Last year Phil took the time off from slalom and giant slalom training to race downhill, yet amazingly he still beat Stenmark at his own game, winning the year's slalom and giant slalom titles while wrapping up the overall title in January. He won six races, only once finishing less than third place against all the world's best skiers.
Still, it's Stenmark who has a seemingly unapproachable total of 73 career victories. Tied for second on the all-time list, with 24, are Austria's Franz Klammer and Italy's Gustav Thoeni. Klammer, the ageless Olympic gold medalist whose fame was secured with his hair-raising downhill run at the '76 Games, has been leading this year's Cup standings in that event.
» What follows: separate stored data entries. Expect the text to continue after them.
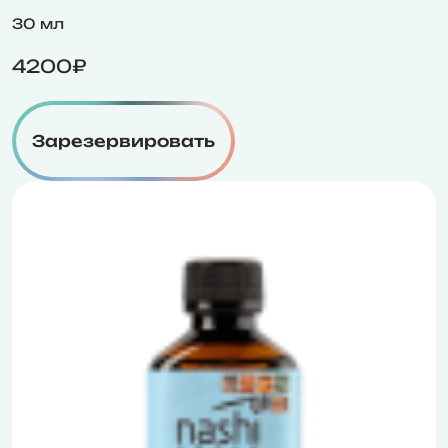
30 мл
4200₽
Зарезервировать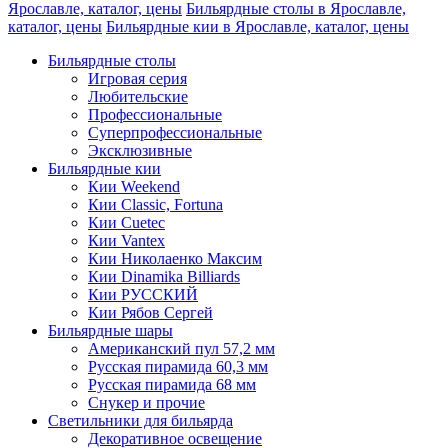
Ярославле, каталог, цены
Бильярдные столы в Ярославле,
каталог, цены
Бильярдные кии в Ярославле, каталог, цены
Бильярдные столы
Игровая серия
Любительские
Профессиональные
Суперпрофессиональные
Эксклюзивные
Бильярдные кии
Кии Weekend
Кии Classic, Fortuna
Кии Cuetec
Кии Vantex
Кии Николаенко Максим
Кии Dinamika Billiards
Кии РУССКИЙ
Кии Рябов Сергей
Бильярдные шары
Американский пул 57,2 мм
Русская пирамида 60,3 мм
Русская пирамида 68 мм
Снукер и прочие
Светильники для бильярда
Декоративное освещение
Stenmark has won so many races, one might think they'd be blurred in memory. But, according to Steve Mahre, Phil's twin brother, Stenmark has a penchant for statistics that helps him keep his efforts mentally catalogued. ''He can tell you exactly how many first, second, and third places he's had,'' Steve says. ''I probably have a tenth as many wins as he does, yet I couldn't tell you how many wins I have. Phil and I race because we enjoy it.''
A crowd was gathered around the television in the lobby of the hotel where the Mahres were staying in Aspen. CBS was doing an in-depth portrait of the twins, but neither of them even glanced at the TV as they walked out the door to play basketball with other US Ski Team members in a local gym.
The Mahres, it seems, are about as unaffected as Todd Brooker is reckless. Brooker, the downhill winner at Aspen, is fast becoming a legend. He's heightened the definition of the term Kamikaze Canuck, which the Europeans gave to a pack of wild Canadians who successfully invaded the alpine downhill courses in the 1970s.
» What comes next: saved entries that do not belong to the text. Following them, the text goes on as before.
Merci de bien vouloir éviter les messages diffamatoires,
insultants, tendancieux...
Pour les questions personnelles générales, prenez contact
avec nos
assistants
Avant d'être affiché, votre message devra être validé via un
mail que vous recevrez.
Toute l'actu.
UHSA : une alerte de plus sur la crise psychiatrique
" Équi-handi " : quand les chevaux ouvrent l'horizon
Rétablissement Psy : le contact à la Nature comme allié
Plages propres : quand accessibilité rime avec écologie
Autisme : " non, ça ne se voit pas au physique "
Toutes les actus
''Brooker runs about the same line as the other downhillers, but when he gets into trouble he doesn't fight to get back, he just lets the skis run,'' says Andreas Rauch, the US downhill coach. If Brooker needs to fight to stay on his skis, he can call upon extraordinary strength. Most consider him the strongest of all the downhillers.
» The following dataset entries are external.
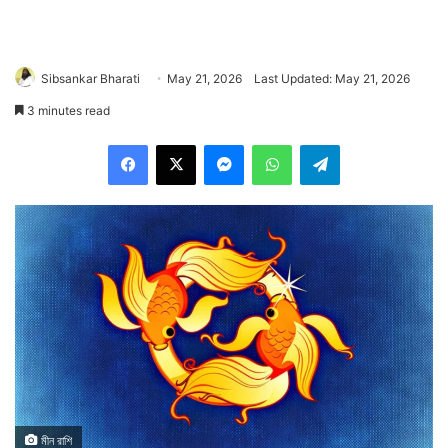
Sibsankar Bharati
May 21, 2026
Last Updated: May 21, 2026
3 minutes read
Facebook
X
Messenger
WhatsApp
Telegram
মীন রাশি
Brooker electrified the crowd at Aspen last year with a run that people are still talking about. He flew off a bump, landed on one ski, and had his other foot somehow behind him and above his head. Spectators hid their eyes, expecting a fall, but he brought the ski back down, and courting disaster the rest of the way, still finished second.
If Brooker can win the downhill this weekend, he can pass Klammer and win the World Cup downhill title, which his countryman, Steve Podborski, won last year.